Osteogenon na zrost kości

Osteogenon jest stosowany w celu wspomagania zrostu kości, szczególnie po złamaniach.


Temat jest powiązany z: https://medyk.online/lek/osteogenon/czy-osteogenon-jest-na-zrost-kosci/

Witam Was, mam pytanie, bo miałam złamaną kość śródstopia i lekarz rodzinny powiedział, żebym zapytała ortopedy o Osteogenon. Czy ten lek faktycznie coś daje na zrost kości, czy to bardziej coś jak witaminy? Miała któraś z Was przepisane to po złamaniu? Warto?

U mnie mąż brał Osteogenon po złamaniu biodra w zeszłym roku. Ma 71 lat i jak się przewrócił zimą, to od razu było wiadomo, że to nie będzie szybka sprawa. Lekarz ortopeda od razu mu to przepisał, powiedział, że to nie są „zwykłe witaminy”, tylko coś, co pomaga odbudować kości, bo ma tam jakieś naturalne składniki – wapń, osseinę, czy jak to się tam nazywa.

Brał to przez jakieś 3 miesiące i powiem Ci – różnica była. Bo pamiętam, jak po poprzednim złamaniu (ręka w łokciu – jeszcze parę lat temu) to się goiło dwa razy dłużej i jeszcze wtedy nic takiego nie brał. A tu po dwóch miesiącach już chodził z laską, a po trzech to już prawie normalnie.

Tak że ja polecam. I jak tylko ktoś w rodzinie się skarży na kości albo złamanie, to od razu mówię – idź po Osteogenon.

Ja miałam podobnie. W zeszłym roku skręciłam kostkę, ale z pęknięciem – niepełne złamanie, ale ortopeda i tak kazał odciążyć nogę przez parę tygodni. No i dał mi właśnie Osteogenon.

Na początku myślałam, że to jakieś wapno, bo przecież „na zrost” to tylko czas pomaga, tak myślałam. Ale zaczęłam czytać i to faktycznie coś innego – to ma skład zbliżony do tego, z czego nasze kości są zbudowane.

Brałam przez 2 miesiące i noga zeszła się naprawdę szybko. Nawet lekarz był zdziwiony, że aż tak ładnie się wszystko zrasta. Wiadomo, nie wiem, czy to tylko zasługa leku, bo ja też się bardzo pilnowałam, ale w sumie – co szkodzi spróbować? Na pewno nie zaszkodziło, a może i przyspieszyło.

Jak coś, to pamiętaj, że trzeba to brać regularnie, nie od święta – wtedy ma sens.

No moja droga, jak złamałam rękę jak miałam 65 lat (teraz już 74), to lekarz nic mi nie dał, tylko kazał siedzieć w gipsie i czekać. I ja głupia tak siedziałam, a ręka mi się zrosła byle jak, do dziś przy pogodzie mnie boli.

A teraz dwa lata temu znowu – pęknięcie kości udowej. I wtedy inny lekarz powiedział mi o Osteogenonie. I to była różnica jak dzień i noc. Już po miesiącu czułam, że się coś rusza. Na kontrolnym prześwietleniu było widać, że zrost postępuje ładnie, bez komplikacji.

To nie jest cud-lek, nie sprawi że nagle skaczesz po schodach, ale pomaga organizmowi zrobić swoją robotę. A po 60-tce to już nie mamy tego, co kiedyś. Więc dla mnie to było ogromne wsparcie i brałabym znowu, jakby co.

I jeszcze jedno – trzeba jeść dobrze przy tym, bo kości też z czegoś się budują!

Nie miałam złamania, ale moja mama tak.
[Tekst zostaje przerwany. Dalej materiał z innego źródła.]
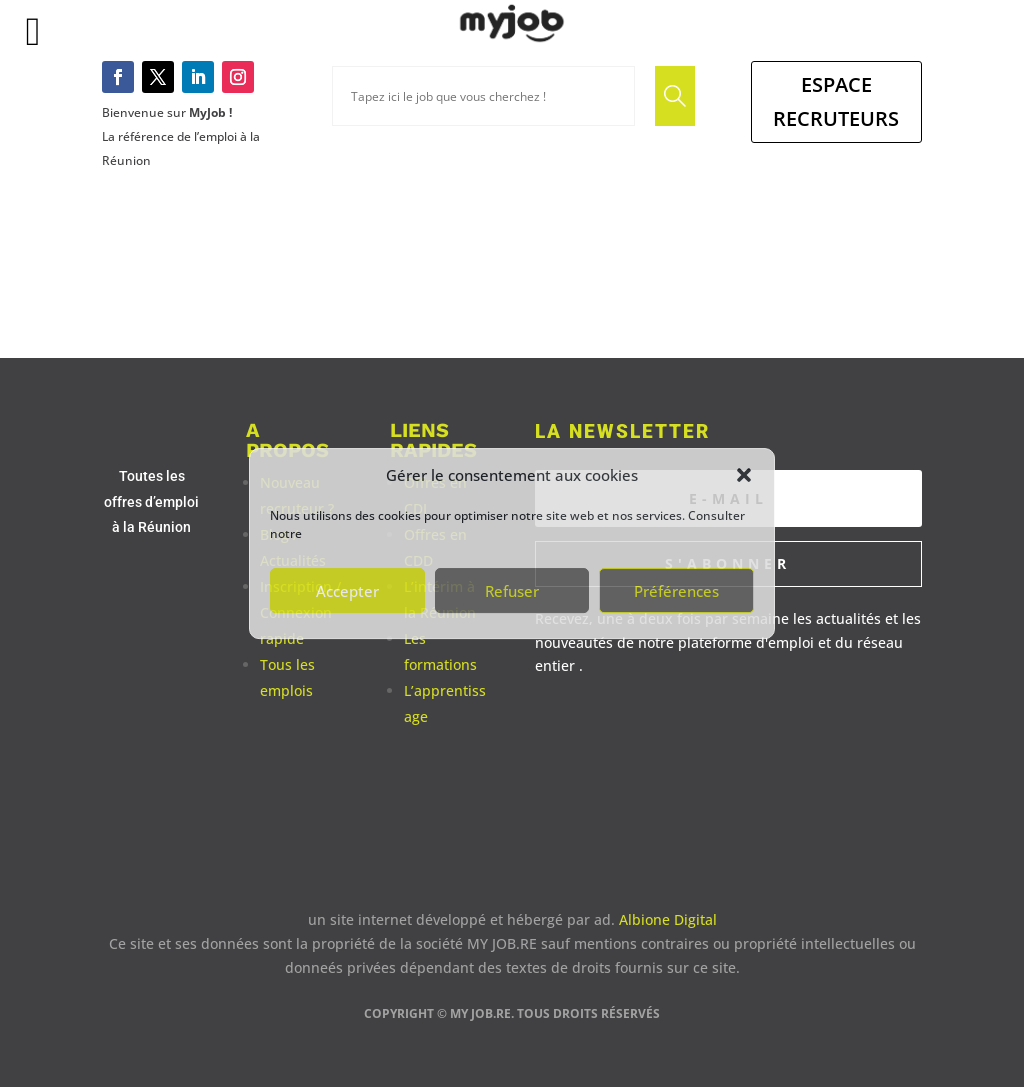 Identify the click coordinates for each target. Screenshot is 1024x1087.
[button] (744, 475)
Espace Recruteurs (836, 101)
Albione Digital (668, 919)
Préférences (676, 591)
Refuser (512, 591)
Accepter (347, 591) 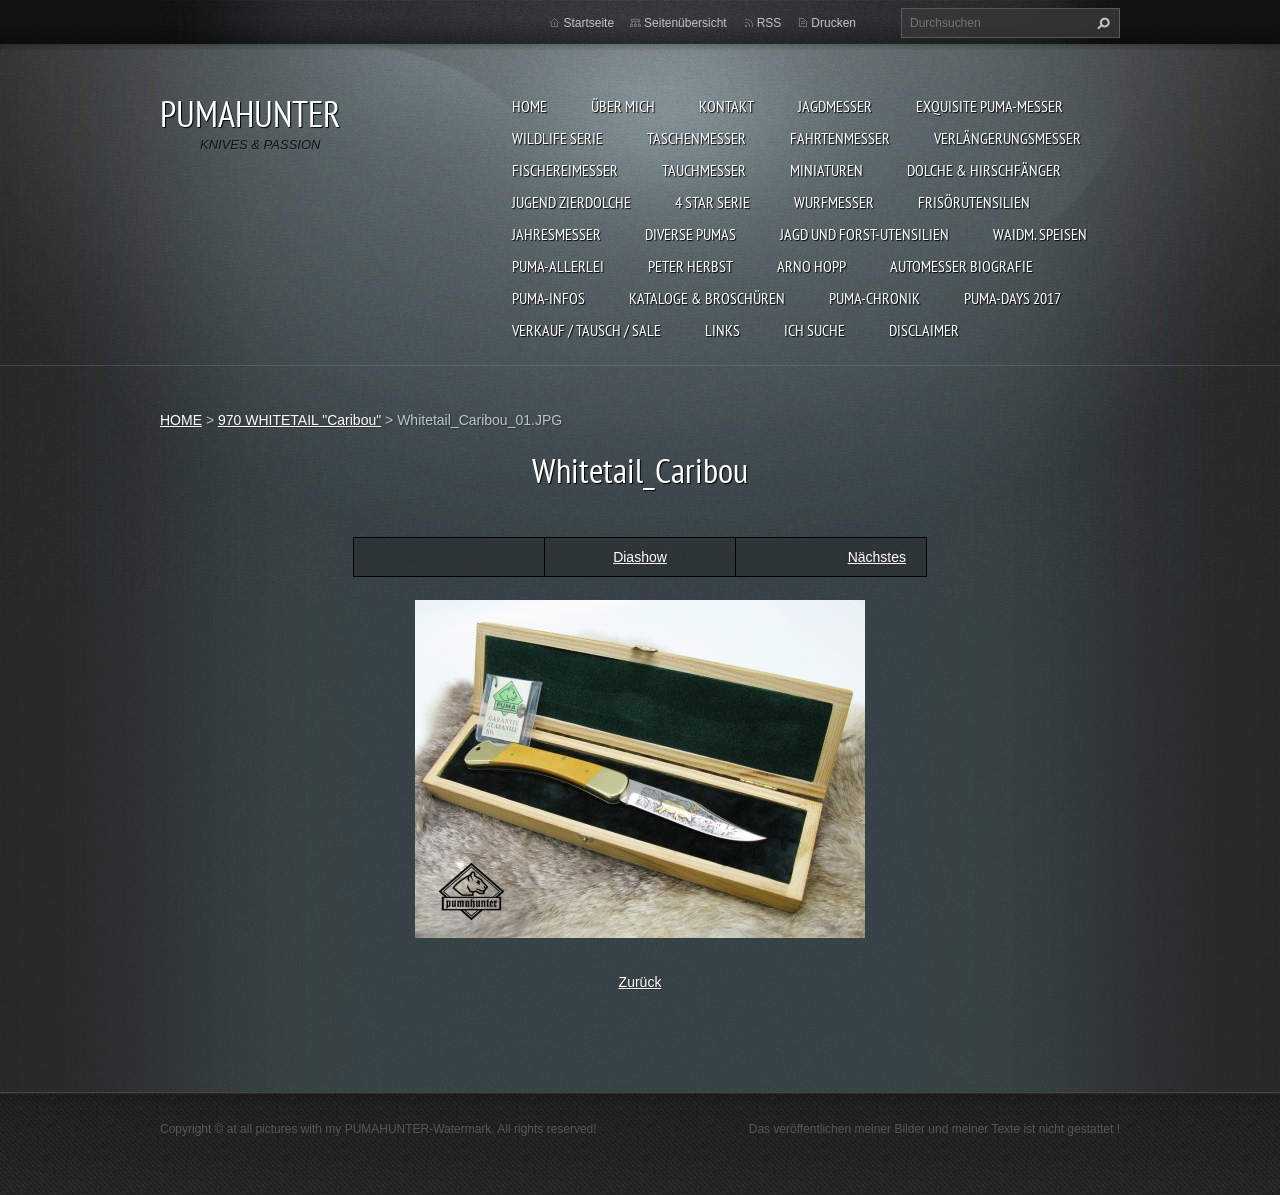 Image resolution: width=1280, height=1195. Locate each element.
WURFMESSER (834, 202)
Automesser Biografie (961, 266)
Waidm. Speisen (1040, 234)
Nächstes (877, 557)
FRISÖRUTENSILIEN (974, 202)
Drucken (833, 23)
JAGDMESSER (835, 106)
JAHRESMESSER (556, 234)
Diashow (640, 557)
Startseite (588, 23)
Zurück (640, 982)
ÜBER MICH (623, 106)
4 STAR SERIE (712, 202)
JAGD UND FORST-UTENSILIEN (864, 234)
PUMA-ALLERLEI (558, 266)
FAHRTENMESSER (840, 138)
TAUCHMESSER (704, 170)
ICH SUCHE (814, 330)
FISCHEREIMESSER (565, 170)
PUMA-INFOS (548, 298)
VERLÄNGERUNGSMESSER (1007, 138)
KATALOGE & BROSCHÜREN (707, 298)
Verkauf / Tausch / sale (586, 330)
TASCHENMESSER (696, 138)
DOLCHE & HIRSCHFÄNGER (984, 170)
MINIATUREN (826, 170)
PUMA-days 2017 (1012, 298)
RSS (769, 23)
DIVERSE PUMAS (690, 234)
W wieku 67 lat złamała sobie miednicę (upadła na chodniku). Długo to trwało, była w szpitalu, rehabilitacja, wszystko. I jeden z lekarzy polecił Osteogenon, ale już jak była w domu.

I to był strzał w dziesiątkę. Przedtem szło opornie – kości nie chciały się zrastać, ciągle była słaba, nie mogła się poruszać. A po miesiącu z tym lekiem – dosłownie jakby się coś ruszyło. Zaczęła stawać na nogi, miała więcej siły, nawet humor się poprawił.

Wiem, że to nie magiczna tabletka, ale skoro zawiera coś, co przypomina naturalny skład kości – to chyba logiczne, że organizm lepiej to „wchłonie”, niż samo wapno z apteki.

Tak że moim zdaniem warto. Może i nie każdemu pomoże tak samo, ale mojej mamie pomogło bardzo. I do dziś go chwali.